Economic reports are starting to support traders' bets. The government reported Friday that the economy shrank at a pace of just 1 percent in the second quarter, better than analysts anticipated. In the first three months of the year, the economy shrank at a pace of 6.4 percent, the steepest slide in nearly 30 years.
Despite the improving outlook, the economy still faces significant hurdles. Analysts worry that difficulty for consumers in borrowing, unemployment and a still-weak housing market will choke off growth.

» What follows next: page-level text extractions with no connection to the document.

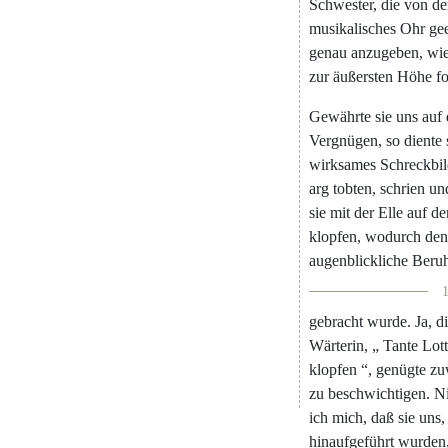
Schwester
,
die
von
d
musikalisches
Ohr
ge
genau
anzugeben
,
wi
zur
äußersten
Höhe
f
Gewährte
sie
uns
auf
Vergnügen
,
so
diente
wirksames
Schreckbi
arg
tobten
,
schrien
un
sie
mit
der
Elle
auf
de
klopfen
,
wodurch
de
augenblickliche
Beru
1
gebracht
wurde
.
Ja
,
d
Wärterin
,
„
Tante
Lot
klopfen
“
,
genügte
zu
zu
beschwichtigen
.
N
ich
mich
,
daß
sie
uns
,
hinaufgeführt
wurden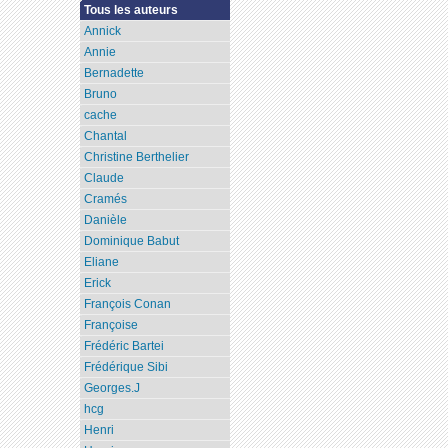
Tous les auteurs
Annick
Annie
Bernadette
Bruno
cache
Chantal
Christine Berthelier
Claude
Cramés
Danièle
Dominique Babut
Eliane
Erick
François Conan
Françoise
Frédéric Bartei
Frédérique Sibi
Georges.J
hcg
Henri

Key reports next week on manufacturing, housing, employment and the service industry could also reshape the market's view about where the economy is headed.
The economy has done "measurably better than we expected," said President Obama after the House vote, attributing the improvement to the American Recovery and Reinvestment Act.

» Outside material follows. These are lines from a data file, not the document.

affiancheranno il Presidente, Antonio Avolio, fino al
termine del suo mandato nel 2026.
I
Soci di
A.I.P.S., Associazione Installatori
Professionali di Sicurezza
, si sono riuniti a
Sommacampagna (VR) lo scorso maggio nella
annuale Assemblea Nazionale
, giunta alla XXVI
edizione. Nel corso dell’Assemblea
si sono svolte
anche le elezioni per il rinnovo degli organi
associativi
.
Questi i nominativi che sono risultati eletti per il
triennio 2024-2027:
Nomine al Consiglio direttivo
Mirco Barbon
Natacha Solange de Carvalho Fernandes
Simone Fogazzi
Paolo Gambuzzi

"As far as I'm concerned, we won't have a recovery as long as we keep losing jobs," cautioned Obama."But history does show that you have to have economic growth before you have job growth." The latest GDP figure shows we're "moving in the right direction," he said.
The Dow Jones Industrial Average rose 17.15 points, or 0.2%,to 9171.61, while the S&P 500 gained 0.72 points, or 0.07%, to 987.47. The Nasdaq Composite fell 5.8 points, or 0.3%, to 1978.5.
"The big picture is that the economy shows signs of life, and even when there is bad news, stocks seem to do well," says Ryan Detrick, senior technical strategist at Schaeffer's Investment Research. "No matter what's thrown at it, this market seems to want to work its way higher, and you have to look at that bullishly."
The bottom line, says Detrick, is that a lot of people are trailing the market, and there's still a lot of money that's going to be chasing it.